The volume of data collected today is growing astronomically as our computers, phones, and smart devices track our every move, purchase, and desire. Yet, the number of people who can sift through this data to find useful information remains a meager percentage of the workforce.
The need for more data analysts and data scientists is simply outpacing the supply. So colleges and universities need to help close the widening knowledge gap. This is the crux of an upcoming article in the IEEE Computer Journal (Institute of Electrical and Electronics Engineers ) written by University of Miami Computer Science Professors Yelena Yesha, and Mitsunori Ogihara and graduate student Jerry Bonnell (pictured together below).
It was also the impetus for the Master of Science in Data Science program, now offered through the Graduate School. And it is why Ogihara and Bonnell designed and piloted an undergraduate class this fall called “Data Science for the World,” for students interested in the field. It will also be offered next fall, they said. “Many disciplines today including science, medicine, social sciences, and even the humanities use data for discoveries or the exploration of ideas,” Ogihara said. “So a student of any reasonable undergraduate program today should have some exposure to data science.”
“We want all the students at the University to have more of a data science education and to be more data-aware”
Nick Tsinoremas, Founding Director of the Institute for Data Science and Computing (IDSC), and the University’s Vice Provost for Research Computing and Data agreed. “We want all the students at the University to have more of a data science education and to be more data-aware because this is our future,” he said. “To make decisions in general today, one needs to be data-aware, so this course is part of our effort as a University to expose our undergraduates to data science.”
It comes at a time when many colleges and universities around the country are trying to educate students in the language of data. However, unlike other Data Science 101 classes, Ogihara and Bonnell tailored theirs so that students with little to no knowledge of statistics or computer programming could still benefit from it.
“We tried to make it accessible, so we don’t assume that students have a background in math, programming, or statistics,” said Ogihara. The two even wrote an online textbook for the course, which opens with a list of real-world examples of data science in practice: like the fact that monitoring patient data can help doctors more accurately diagnose diseases, and tracking social media posts can help data scientists explain a shift in public opinion.
The online resource is now being edited for publication, and is unique because the textbook uses the favored programming language of many statisticians, R. Ogihara and Bonnell chose to use R because it is attuned to statistical analysis and, by incorporating an increasingly popular collection of tools in R called tidyverse, students can easily learn how to process, wrangle, transform, and model data on their own too.
“From the beginning to the end of the course, students were touching real data with their assignments,” Bonnell said. “So they could always see the big picture and knew they were doing something important.” For example, the class’ 20 students looked into the 2018 accusation that the New England Patriots deflated footballs during the game because it was easier for quarterback Tom Brady to catch and throw them in the cold. They tested whether the average ball pressure drop was due to randomness, and concluded it was plausible that the pressure drops observed were due to a reason other than chance.
That was one of freshman Eddie Hanlon’s favorite assignments. But he also enjoyed testing whether murder rates are affected by a state’s policy on the death penalty, another assignment they did in the class. “We were able to conclude that when the death penalty is enforced, murder rates go down,” said Hanlon, a finance major with a minor in computer science. Hanlon said he has always been interested in numbers, but the course helped him learn some computer programming that can further his analysis. It also taught him some new statistical strategies. “I had never done any programming, and had zero experience with the software R,” he said. “But by the end of the semester, I felt pretty proficient in R.”
“Data science is extremely applicable in so many different fields. I definitely see it as a career possibility”
He was so empowered by the course that Hanlon spent part of his winter break learning another programming language, called Python, which is also used widely by data scientists. “I wasn’t initially interested in data science—I just didn’t know enough about the field—but I am now. Data science is extremely applicable in so many different fields. I definitely see it as a career possibility,” he said.
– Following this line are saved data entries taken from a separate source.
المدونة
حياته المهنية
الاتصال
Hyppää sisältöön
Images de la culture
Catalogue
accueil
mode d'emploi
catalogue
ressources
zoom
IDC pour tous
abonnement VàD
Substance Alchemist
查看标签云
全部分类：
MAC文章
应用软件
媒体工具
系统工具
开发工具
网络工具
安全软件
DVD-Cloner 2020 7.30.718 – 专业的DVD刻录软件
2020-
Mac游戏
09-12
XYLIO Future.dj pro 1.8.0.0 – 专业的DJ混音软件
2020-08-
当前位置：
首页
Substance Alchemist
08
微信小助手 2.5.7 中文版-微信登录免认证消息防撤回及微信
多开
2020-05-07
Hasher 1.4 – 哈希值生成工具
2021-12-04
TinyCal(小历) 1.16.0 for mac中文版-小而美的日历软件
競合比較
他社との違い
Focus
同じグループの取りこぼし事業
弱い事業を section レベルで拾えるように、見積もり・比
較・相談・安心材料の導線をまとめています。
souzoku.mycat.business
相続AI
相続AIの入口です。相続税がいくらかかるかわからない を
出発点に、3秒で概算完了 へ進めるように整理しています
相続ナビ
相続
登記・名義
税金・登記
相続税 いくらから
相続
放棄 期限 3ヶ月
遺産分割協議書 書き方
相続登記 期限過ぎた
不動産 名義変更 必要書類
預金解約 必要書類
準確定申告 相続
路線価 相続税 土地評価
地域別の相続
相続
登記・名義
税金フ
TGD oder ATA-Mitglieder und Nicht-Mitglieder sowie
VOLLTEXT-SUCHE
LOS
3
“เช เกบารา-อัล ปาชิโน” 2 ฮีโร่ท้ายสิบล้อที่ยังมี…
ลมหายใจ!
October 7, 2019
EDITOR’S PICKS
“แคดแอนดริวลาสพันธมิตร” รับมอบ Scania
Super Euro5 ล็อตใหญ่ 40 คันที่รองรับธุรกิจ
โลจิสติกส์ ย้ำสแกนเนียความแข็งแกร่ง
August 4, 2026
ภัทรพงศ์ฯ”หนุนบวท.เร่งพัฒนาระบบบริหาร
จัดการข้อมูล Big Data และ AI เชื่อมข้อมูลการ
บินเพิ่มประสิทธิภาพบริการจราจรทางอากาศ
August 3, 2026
Senior math major Caroline Hall took the course because she wanted to learn how to use R better for future job opportunities. She had already learned the programming language Java, but the data science class helped Hall feel so comfortable with R, it allowed her to learn two other tools since then—SQL and Tableau, which help transform and visualize datasets. “I feel confident now in being able to transform datasets, which means to organize the data and extract the most useful information from it,” said Hall, who also has minors in computer science and psychology. It also piqued her interest in a career in data science. “I want to start off as a data analyst, but I know we work with data scientists, so I may want to transition into that,” she said.